Hypothesis Testing is a statistical tool, that allows the resemblance of two or more process attributes – mean, median, and standard deviation. It provides a method to determine differences.
- An important part of a conclusion reached based on random sampling (statistical inference)
- A hypothesis is a statement we want to verify using data
- is there a difference?
- has there been a change?
- A hypothesis is a statement we want to verify using data
- Null and Alternative hypotheses are formed
- Level of risk and confidence required
- Experimentation is conducted, and interpret the results
- Fail to reject the null hypothesis
- No change. No difference, or…
- Reject the null hypothesis
- There is a change, a difference
- Fail to reject the null hypothesis
What might we “Test” for?
We will be testing for a Change or Difference in Process…
- Central Tendency
- Mean, Median, Mode
- Variation
- Variance, Standard Deviation
- Proportion
- % (ratio, proportion)
- Frequency (of occurrence)
- Distribution of count/frequency
Testing Protocol
- “Null” hypothesis (H0)
- This statement validates the status quo – no significant change will be observed. Any differences detected are purely due to chance and not a change in the process.
- Symbols:
- = (equals)
- < (not less than)
- > (not greater than)
- “Alternative” hypothesis (H1)
- This is a statement that there will be a difference in statistical significance detected; there has been a change.
- Symbols:
- <> (doesn’t equal)
- < (is less than)
- > (is greater than)
The hypotheses are complementary to each other. If one is true, the other is not true, and vice versa.
If the p is low, the null must go!
When performing any statistical test, the outcome is based on sampling from the population; therefore, there is room for error. Most statistical tests are run with a 95% confidence level, indicating a 5% chance of making an error.
The decision to accept or reject the null hypothesis is predicated on the calculated p value. If the p value is a smaller amount than or adequate to a preassigned significance level (normally set at 5%), then we reject the null hypothesis and accept the alternative.
A p value will be calculated by the statistical software when running a hypothesis test.

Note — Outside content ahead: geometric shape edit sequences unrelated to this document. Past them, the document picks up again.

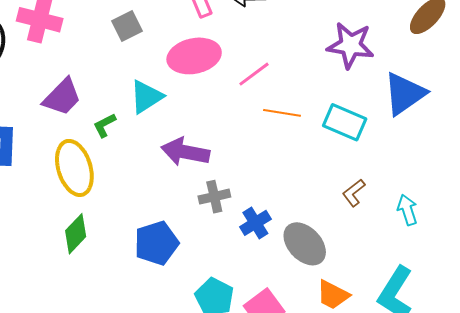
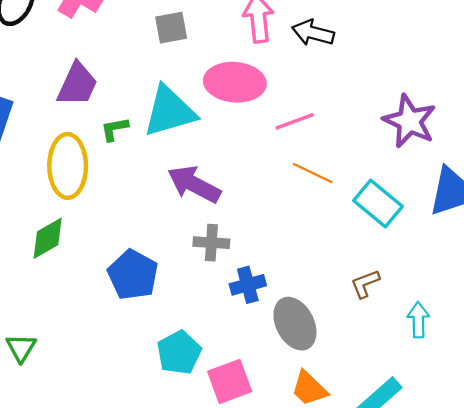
purple trapezoid: (62, 97) -> (77, 84), turned -36
cyan triangle: (146, 97) -> (169, 111), size x1.4
blue pentagon: (156, 243) -> (133, 275), turned 30

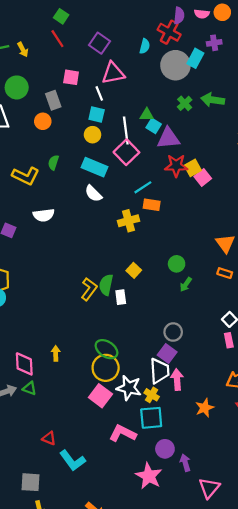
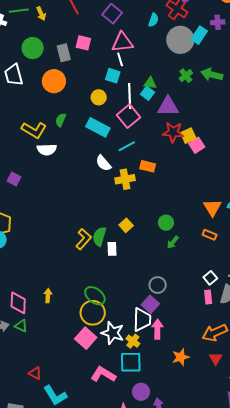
white line: (99, 93) -> (120, 59), moved
gray rectangle: (53, 100) -> (64, 53), moved
cyan square: (97, 115) -> (113, 76), moved
orange circle: (43, 121) -> (54, 81), size x1.5
cyan square: (154, 126) -> (148, 93), moved
cyan line: (143, 187) -> (127, 146), moved
white semicircle: (93, 194) -> (103, 163), moved
white semicircle: (44, 215) -> (47, 150), moved

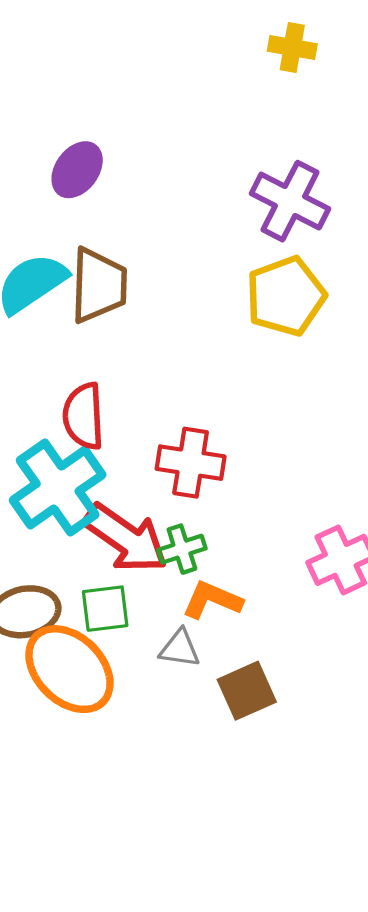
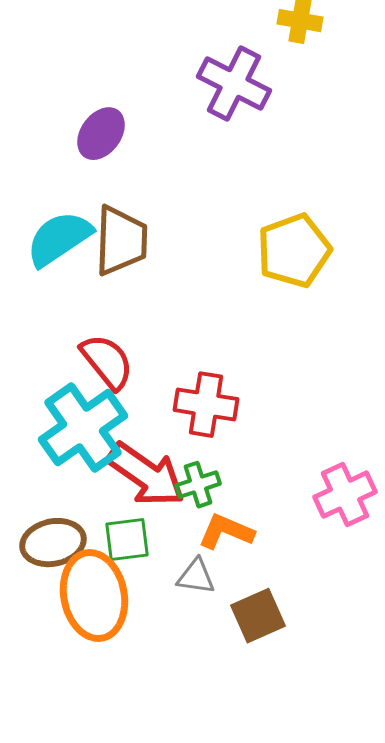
purple cross: (290, 201) -> (234, 84), moved
red semicircle: (84, 416) -> (107, 362), turned 144
orange ellipse: (70, 669) -> (94, 596), turned 34

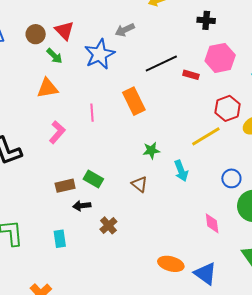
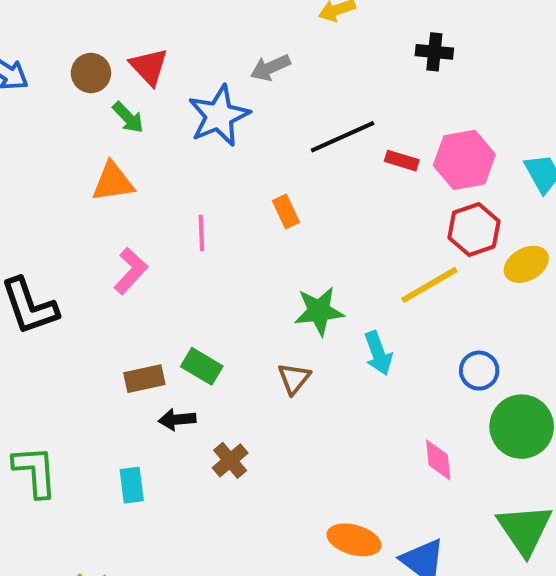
pink hexagon: (220, 58) -> (464, 160), moved
orange rectangle: (134, 101) -> (286, 212), size x0.6
green star: (151, 150) -> (319, 311), size x1.4
brown triangle: (139, 184) -> (294, 379), turned 30

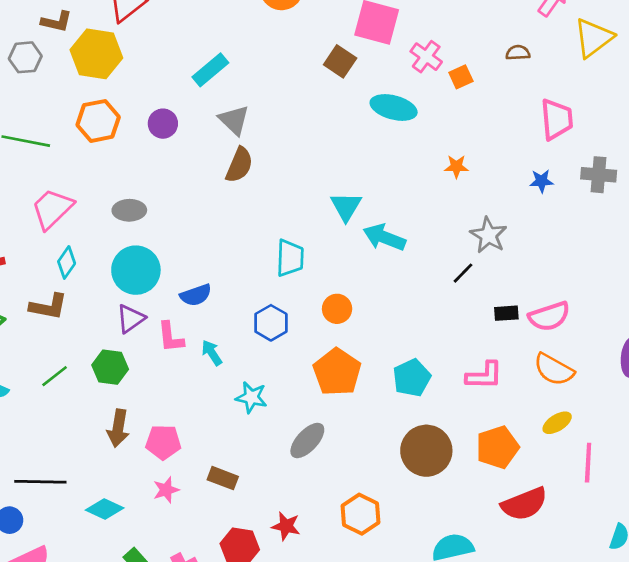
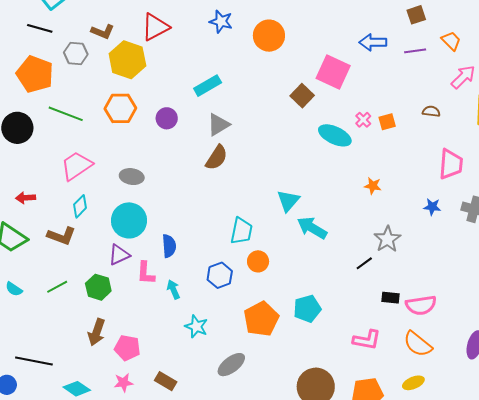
pink cross: (426, 57) -> (363, 120), moved, size x0.7
gray triangle: (234, 120) -> (218, 125), turned 35
blue semicircle: (196, 295) -> (169, 246), turned -85
orange circle: (337, 309) -> (258, 261), moved
cyan pentagon: (412, 378) -> (307, 309), moved

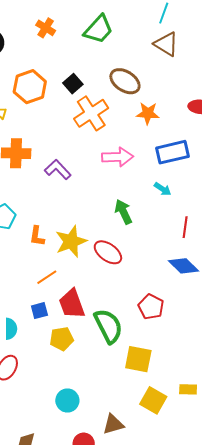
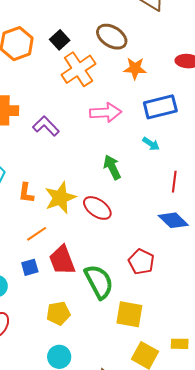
yellow pentagon: (62, 339) -> (58, 313), moved

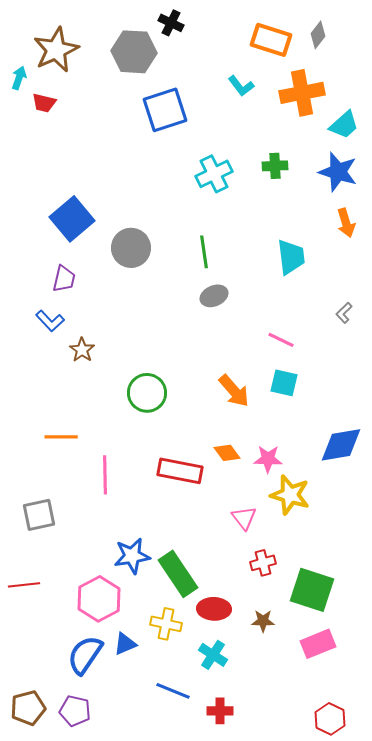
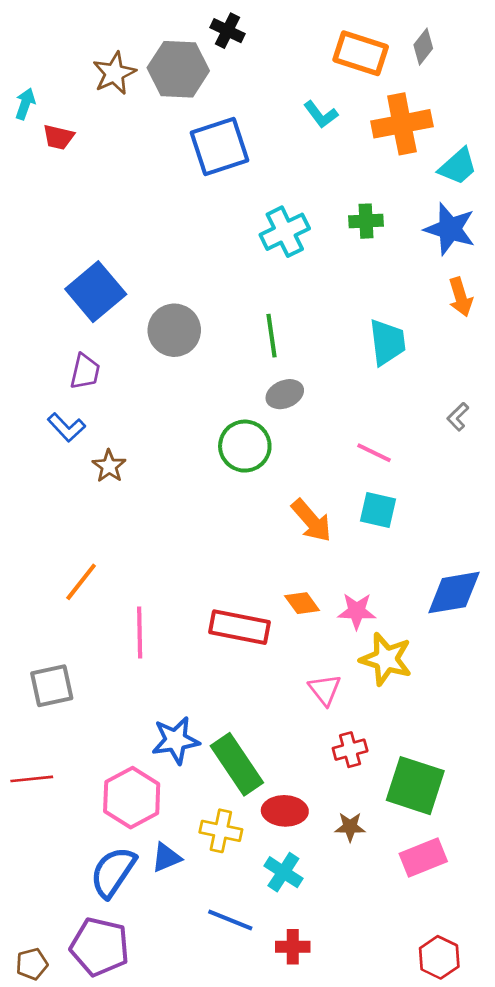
brown star: (56, 50) -> (114, 73), moved, size x0.7
green circle: (147, 393) -> (245, 446), moved
orange line: (61, 437) -> (81, 582), turned -52
brown pentagon: (28, 708) -> (32, 964), moved, size x0.7
purple pentagon: (75, 711) -> (100, 947), size x1.4

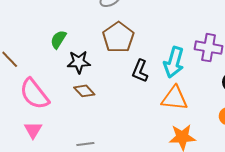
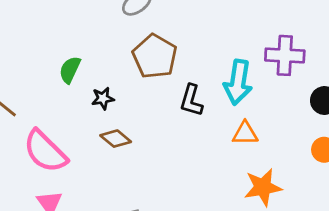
black star: (79, 62) -> (103, 98), size x0.7
orange triangle: (174, 98) -> (245, 133), size x0.7

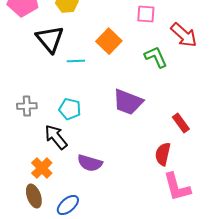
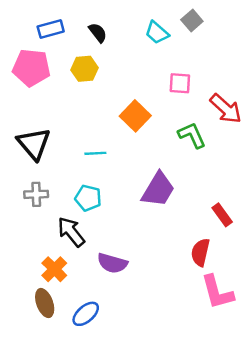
black triangle: (50, 39) -> (34, 144), moved
cyan line: (76, 61) -> (95, 153), moved
purple trapezoid: (128, 102) -> (158, 190), turned -80

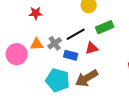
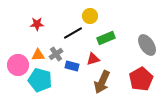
black line: (76, 34) -> (73, 33), moved
brown arrow: (87, 78) -> (102, 82), moved, turned -35
cyan pentagon: (58, 80) -> (40, 80), moved

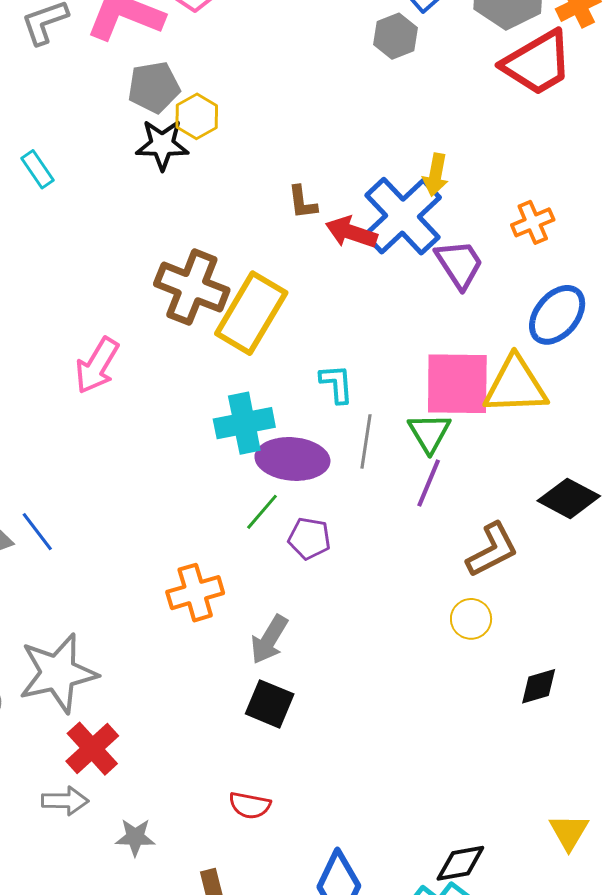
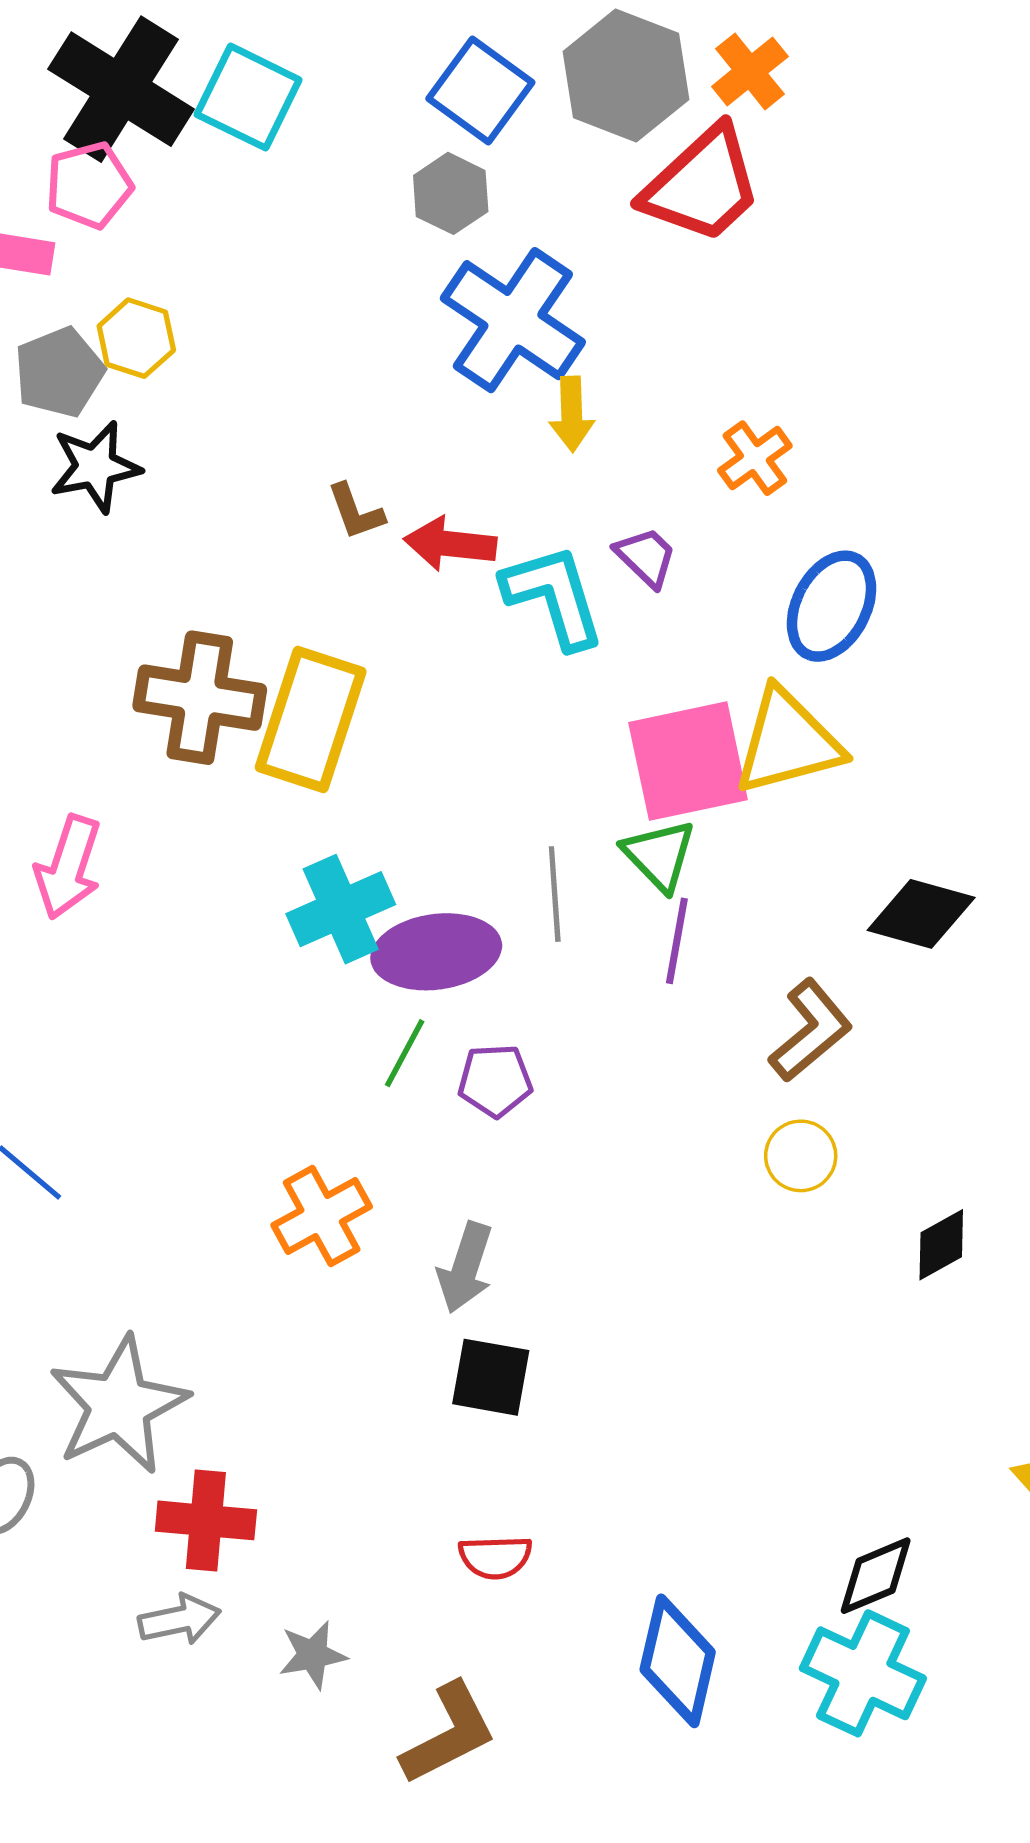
yellow hexagon: (197, 116) -> (136, 338), moved
blue cross: (403, 216) -> (513, 320), moved
purple trapezoid: (459, 264) -> (646, 557), size x0.7
cyan L-shape: (337, 384) -> (554, 596), moved, size x1.6
red cross: (92, 749) -> (206, 1520), turned -30

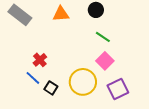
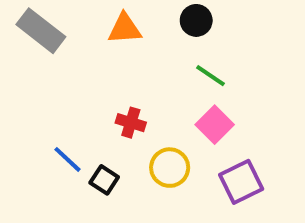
red cross: (40, 60) -> (131, 123), moved, turned -32
yellow circle: (83, 82) -> (170, 168), size x0.7

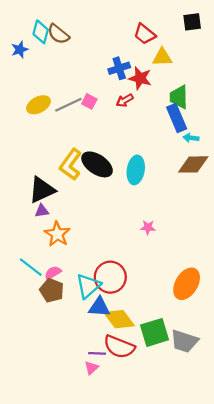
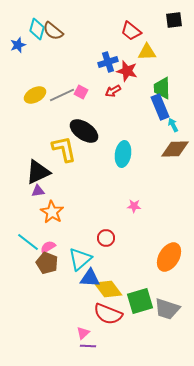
cyan arrow: (191, 138) -> (173, 125), turned 56
yellow L-shape: (71, 164) -> (64, 149), turned 132
black ellipse: (97, 164) -> (84, 131), moved
red circle: (110, 277) -> (106, 238), moved, size x0.6
purple line: (97, 353) -> (88, 346), moved

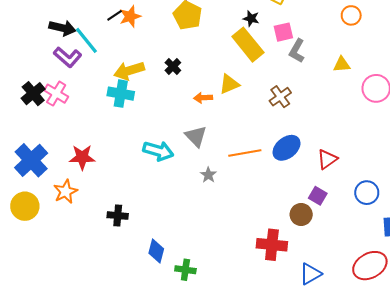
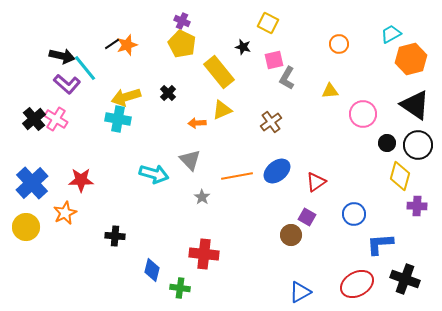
yellow rectangle: (248, 45) -> (219, 72), moved
red cross: (272, 245) -> (204, 254), moved

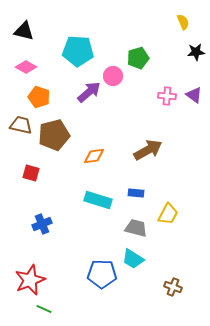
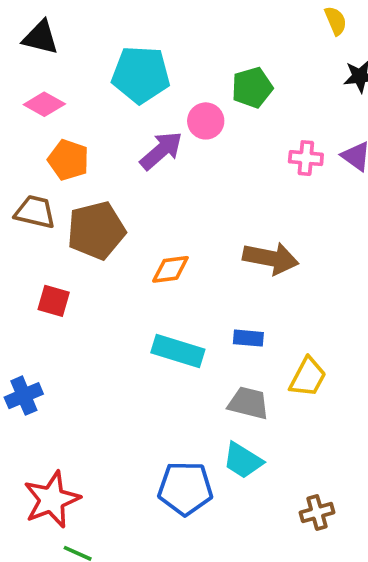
brown arrow: (148, 150) -> (271, 258), turned 40
blue cross: (42, 224) -> (24, 396), moved
brown cross: (173, 287) -> (317, 512), turned -36

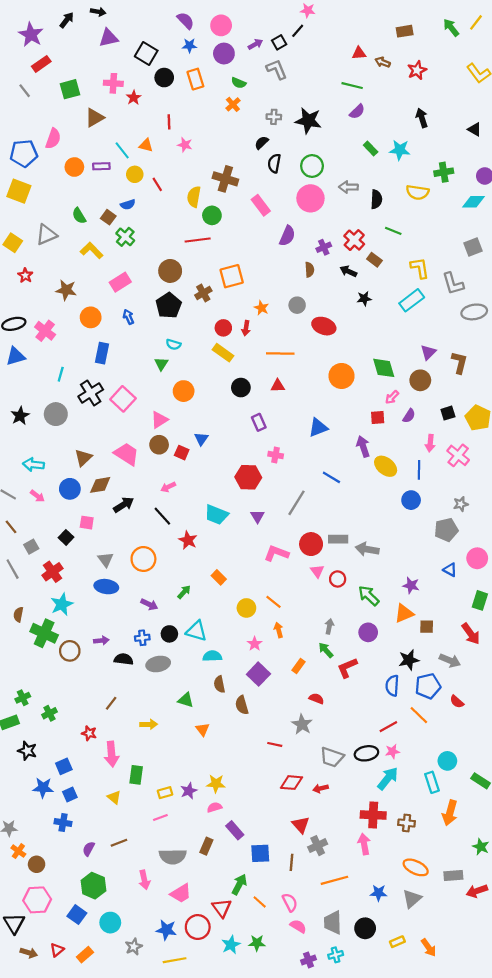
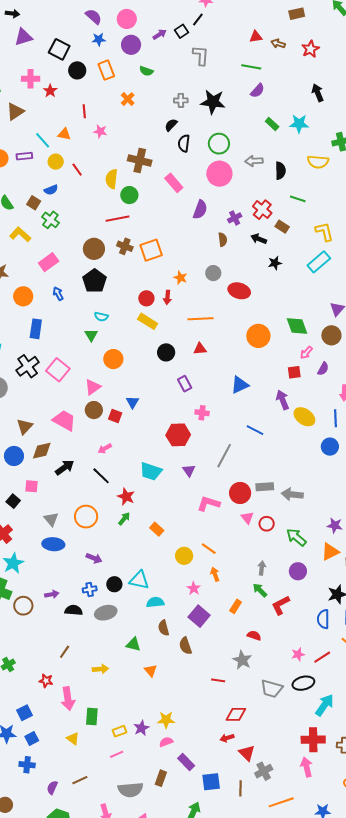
gray L-shape: (277, 69) -> (201, 55), moved, turned 30
orange cross: (233, 104) -> (128, 99), moved
brown cross: (203, 293) -> (125, 246), moved, turned -35
green arrow: (184, 592) -> (124, 519), moved
pink star: (392, 752) -> (298, 654), moved
red arrow: (321, 788) -> (227, 738), moved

Types of Hypothesis Testing
There are many different types of hypothesis tests, and they can be divided into two main categories:
- Parametric tests
- Makes inferences about parameters like mean and variance
- Based on assumptions of specific distributions (ex. “normal” or “t” distributions)
- Non-parametric tests
- Makes inferences about frequency distribution like median, distribution type
- Usually include sign and rank tests (a type of “math” used)
- Do not require normality assumptions (but have some assumptions… always check them!)
Depending on the type of data you have collected, and whether it’s normal or non-normal, several hypothesis tests are available for comparing process characteristics.